# WHAT YOU SHOULD DO
Images are to be omitted, and the rest of the records reproduced exactly.

===

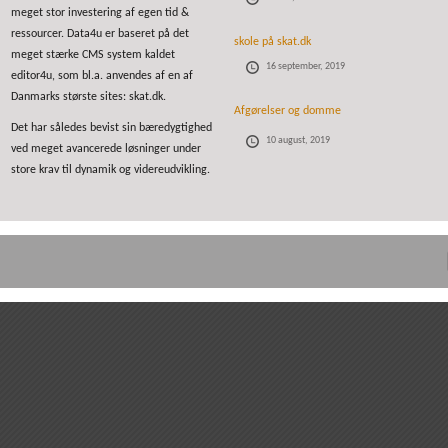
meget stor investering af egen tid &
ressourcer. Data4u er baseret på det
skole på skat.dk
meget stærke CMS system kaldet
16 september, 2019
editor4u, som bl.a. anvendes af en af
Danmarks største sites: skat.dk.
Afgørelser og domme
Det har således bevist sin bæredygtighed
10 august, 2019
ved meget avancerede løsninger under
store krav til dynamik og videreudvikling.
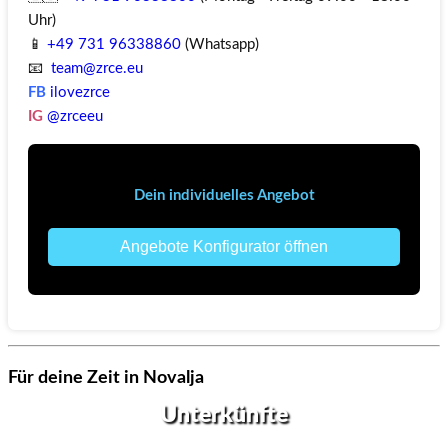
Uhr)
📱
+49 731 96338860
(Whatsapp)
📧
team@zrce.eu
FB
ilovezrce
IG
@zrceeu
Dein individuelles Angebot
Angebote Konfigurator öffnen
Für deine Zeit in Novalja
Unterkünfte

===

# SOLVED PROBLEM
meget stor investering af egen tid &
ressourcer. Data4u er baseret på det
skole på skat.dk
meget stærke CMS system kaldet
16 september, 2019
editor4u, som bl.a. anvendes af en af
Danmarks største sites: skat.dk.
Afgørelser og domme
Det har således bevist sin bæredygtighed
10 august, 2019
ved meget avancerede løsninger under
store krav til dynamik og videreudvikling.
Uhr)
📱
+49 731 96338860
(Whatsapp)
📧
team@zrce.eu
FB
ilovezrce
IG
@zrceeu
Dein individuelles Angebot
Angebote Konfigurator öffnen
Für deine Zeit in Novalja
Unterkünfte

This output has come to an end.